Mimi is licking my fingers as I try and type, so this should be short.
I worked a double shift on Thursday night, and I'm still catching up. I got to work in the ICU for the 3-11 shift, and on the 2nd floor for 11-7 (as Mom was on vacation, so there wasn't any conflict). ICU was nice, it was quiet when I was there, but I'm sure that when it's bad, it's really bad.
Roseann traded days with me so I could have off today to go to the baby shower. That was a lot of fun. Once I found the place, that is. Bloomfield Ave. runs through four or five different towns, and it gets renumbered at every one. So I took a few detours to look at the huge houses in Montclair and finally made it to Verona. Eve looks good - tho she is the only woman I know who could wrench her knee while on bedrest. I'm going to go up and visit her on Wednesday and help her get all of the gifts unpacked and assembled etc.
Mmm, I think that's it for now.
Oh ho - and the new Gabaldon book is due out in Dec:
Adored bestselling author Diana Gabaldon brings us the first book in a new trilogy featuring many of the characters from her wildly popular Outlander series.
In her New York Times bestselling Outlander novels, Diana Gabaldon introduced millions of readers to a dazzling world of history and adventure -- a world of vibrant settings and unforgettable characters. Now one of these characters, Major Lord John Grey, opens the door to his own part of this world -- eighteenth-century London, a seething anthill of nobility and rabble peopled by soldiers and spies, whores and dukes. Great Britain is battling France for supremacy on three continents -- and life is good for a soldier.
The year is 1757. On a clear morning in mid-June, Lord John Grey emerges from London’s Beefsteak Club, his mind in turmoil. A nobleman and a high-ranking officer in His Majesty’s Army, Grey has just witnessed something shocking. But his efforts to avoid a scandal that might destroy his family are interrupted by something still more urgent: the Crown appoints him to investigate the brutal murder of a comrade in arms, who may have been a traitor.

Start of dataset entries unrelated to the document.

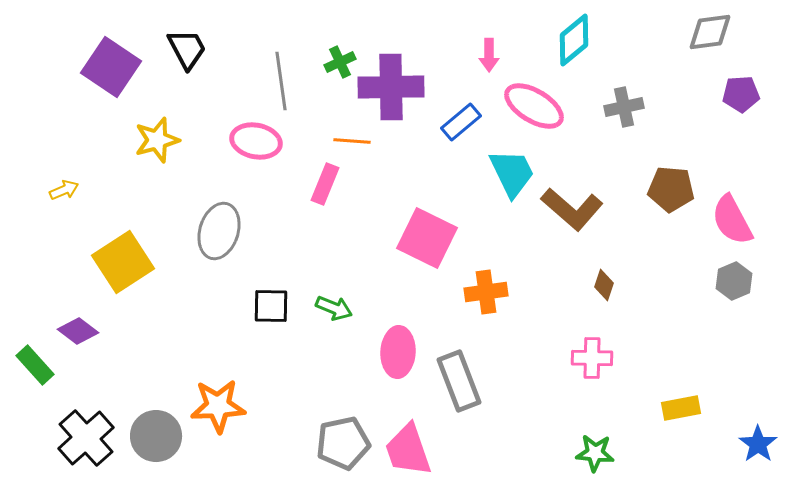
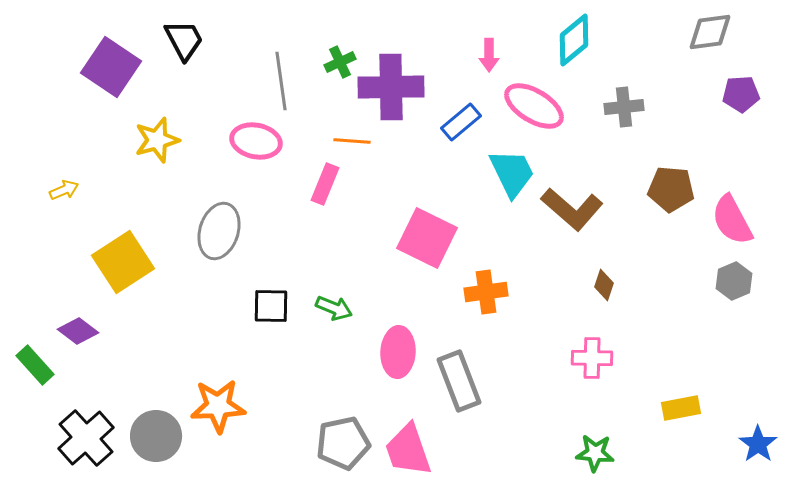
black trapezoid at (187, 49): moved 3 px left, 9 px up
gray cross at (624, 107): rotated 6 degrees clockwise
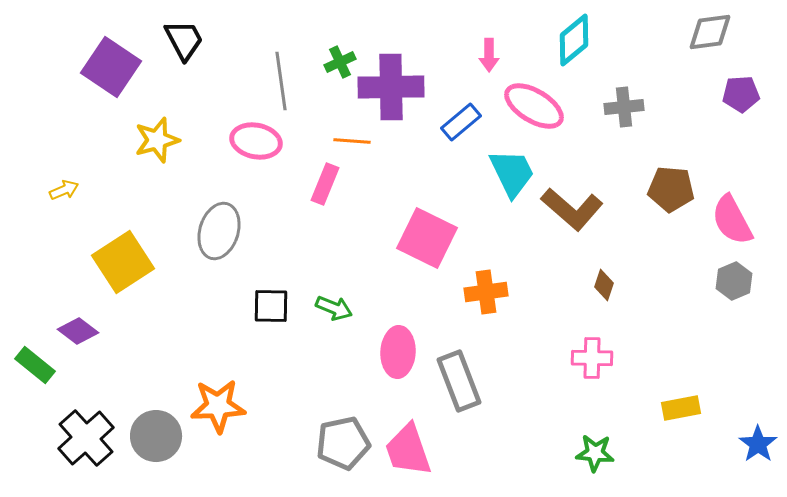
green rectangle at (35, 365): rotated 9 degrees counterclockwise
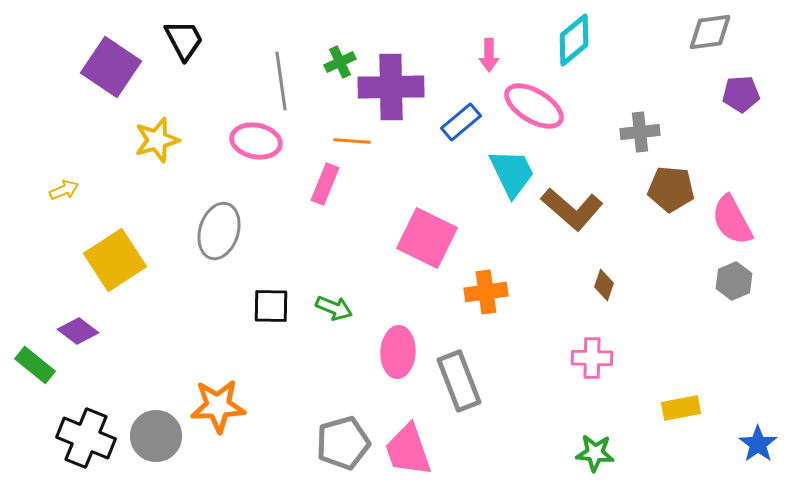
gray cross at (624, 107): moved 16 px right, 25 px down
yellow square at (123, 262): moved 8 px left, 2 px up
black cross at (86, 438): rotated 26 degrees counterclockwise
gray pentagon at (343, 443): rotated 4 degrees counterclockwise
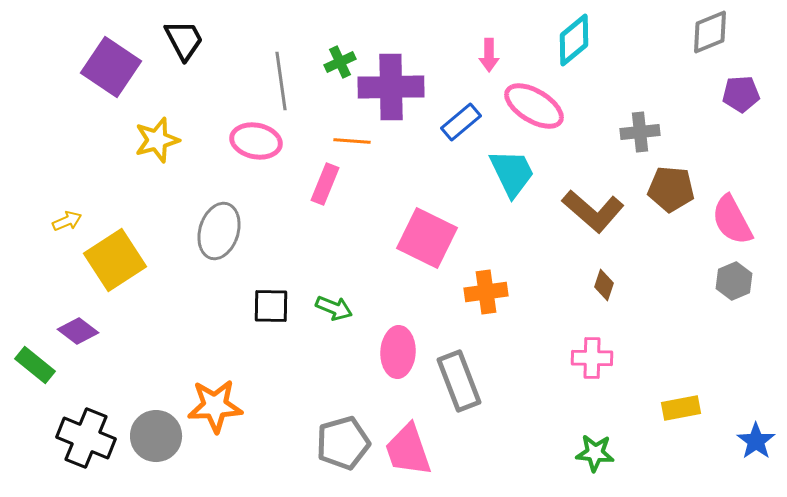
gray diamond at (710, 32): rotated 15 degrees counterclockwise
yellow arrow at (64, 190): moved 3 px right, 31 px down
brown L-shape at (572, 209): moved 21 px right, 2 px down
orange star at (218, 406): moved 3 px left
blue star at (758, 444): moved 2 px left, 3 px up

Obliged to pursue two inquiries at once, Major Grey finds himself ensnared in a web of treachery and betrayal that touches every stratum of English society -- and threatens all he holds dear. From the bawdy houses of London’s night-world to the stately drawing rooms of the nobility, and from the blood of a murdered corpse to the thundering seas ruled by the majestic fleet of the East India Company, Lord John pursues the elusive trails of a vanishing footman and a woman in green velvet, who may hold the key to everything -- or nothing.
The early days of the Seven Years War come brilliantly to life in this historical mystery by an author whose unique and compelling storytelling has engrossed millions of readers worldwide.